Leibniz le moi modèle d’unité

Le moi constitue dès lors un modèle conceptuel qui permet en particulier de distinguer une substance d’une collection ou agrégat. Ainsi dans la première version du Système nouveau, en un passage très proche de celui que Leibniz ajoute à la lettre à Arnauld :

« Quand je dis : moi, je parle d’une seule substance, mais une armée, un troupeau, un
étang plein de poissons, quand il serait glacé et devenu raide avec tous ses poissons, sera toujours une collection de plusieurs substances. […] Puisqu’il faut nécessairement qu’il se trouve dans la nature corporelle des véritables unités, sans lesquelles il n’y aurait point de multitude ni de collection, il faut que ce qui fait la substance corporelle,
soit quelque chose qui réponde à ce qui s’appelle moi, en nous, qui est indivisible et pourtant agissant, car étant indivisible et sans parties, ce ne sera plus un être par agrégation, mais étant agissant, ce sera quelque chose de substantiel ». Lettre du 12 juin 1700, A I/18, 114 = Fichant, p. 341.

 

De nouveau, la correspondance avec l’Électrice Sophie prend le moi comme exemple d’unité – comme telle indéfectible –, en l’inscrivant au sommet de la hiérarchie des unités, selon une différence de degrés et non de natures :

« Entre les unités excellent les âmes, et entre les âmes excellent les esprits, tels que sont les âmes raisonnables.
Ainsi les unités, quoiqu’elles soient toutes indéfectibles, ne sont pas toutes également nobles, et dans un corps organique il n’y a qu’une seule unité dominante et principale, qui est son âme. C’est le moi en nous, qui est encore bien au-dessus de la plupart des autres âmes, parce qu’il est un esprit, et qu’il raisonne par le moyen des vérités universelles, nécessaires et éternelles, non point fondées sur les sens, ni sur l’induction des exemples, mais sur la lumière interne et divine des idées, qui constituent la droite raison »

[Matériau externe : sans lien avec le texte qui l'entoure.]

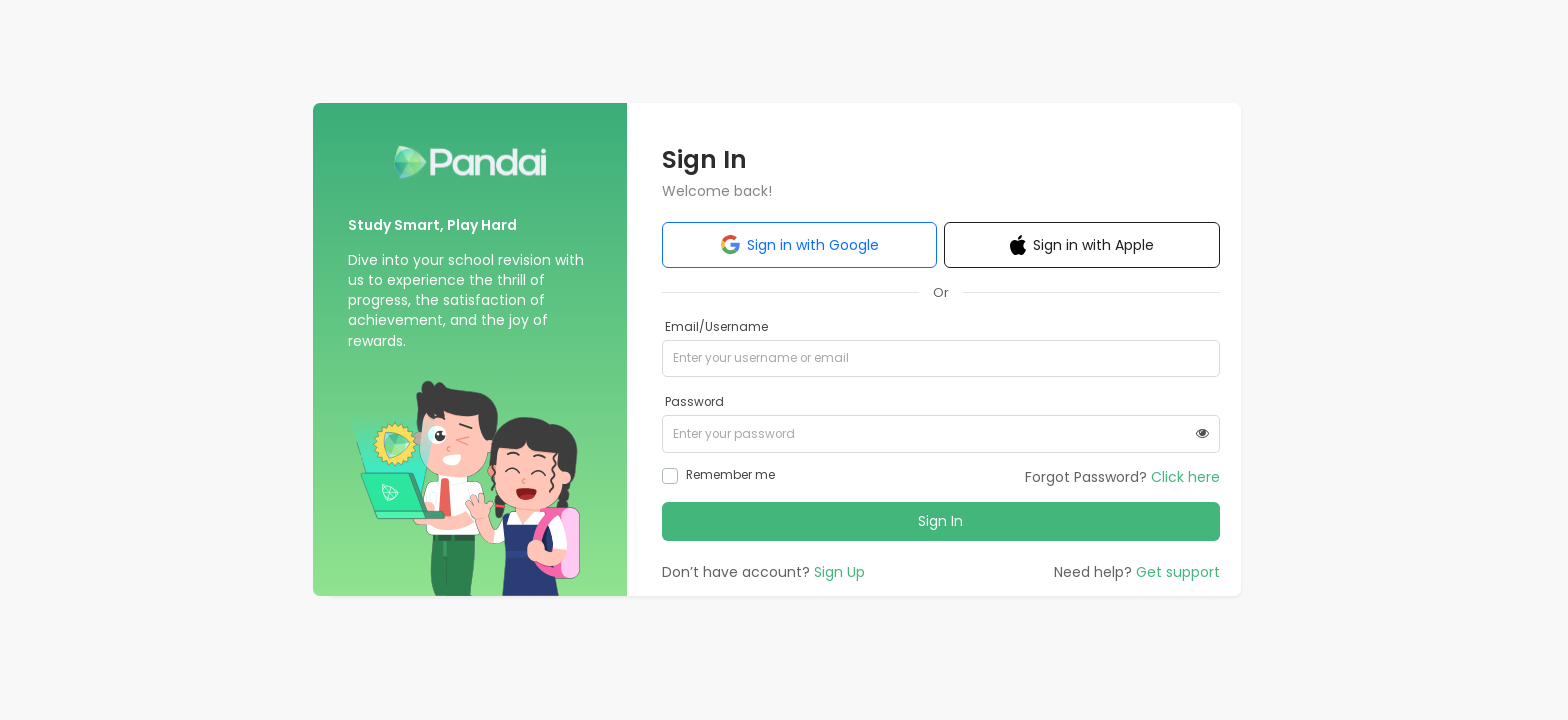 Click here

La lettre à Sophie Charlotte enfin y revient, non sans revenir à une certaine proximité avec les distinctions du Discours de métaphysique :

« Cette pensée de moi, qui m’aperçois des objets sensibles, et de ma propre
action qui en résulte, ajoute quelque chose aux objets des sens. Penser à quelque couleur et considérer qu’on y pense, ce sont deux pensées très différentes, autant que la couleur même diffère de moi qui y pense. Et comme je conçois que d’autres êtres peuvent aussi avoir le droit de dire moi, ou qu’on pourrait le dire pour eux, c’est par là que je conçois ce qu’on appelle la substance en général, et c’est aussi la considération de moi-même, qui me fournit d’autres notions de métaphysique, comme de cause, effet, action, similitude etc., et même celles de la logique et de la morale ».

Le moi n’y est pas seulement un exemple, mais le moyen de la conception ontologique de la substance en général : le moi, ou plutôt la possibilité de « dire moi» et d’exprimer tout l’univers, acquise par la réflexion – mais l’aperception de « ma propre action », en explicitant un des objets de la réflexion de l’article XXXIV du Discours de métaphysique (les âmes intelligentes connaissent non seulement « ce qu’elles sont »,
mais encore « ce qu’elles font »), en accentue singulièrement la teneur ; la conscience de sa propre activité est essentielle au droit de dire moi.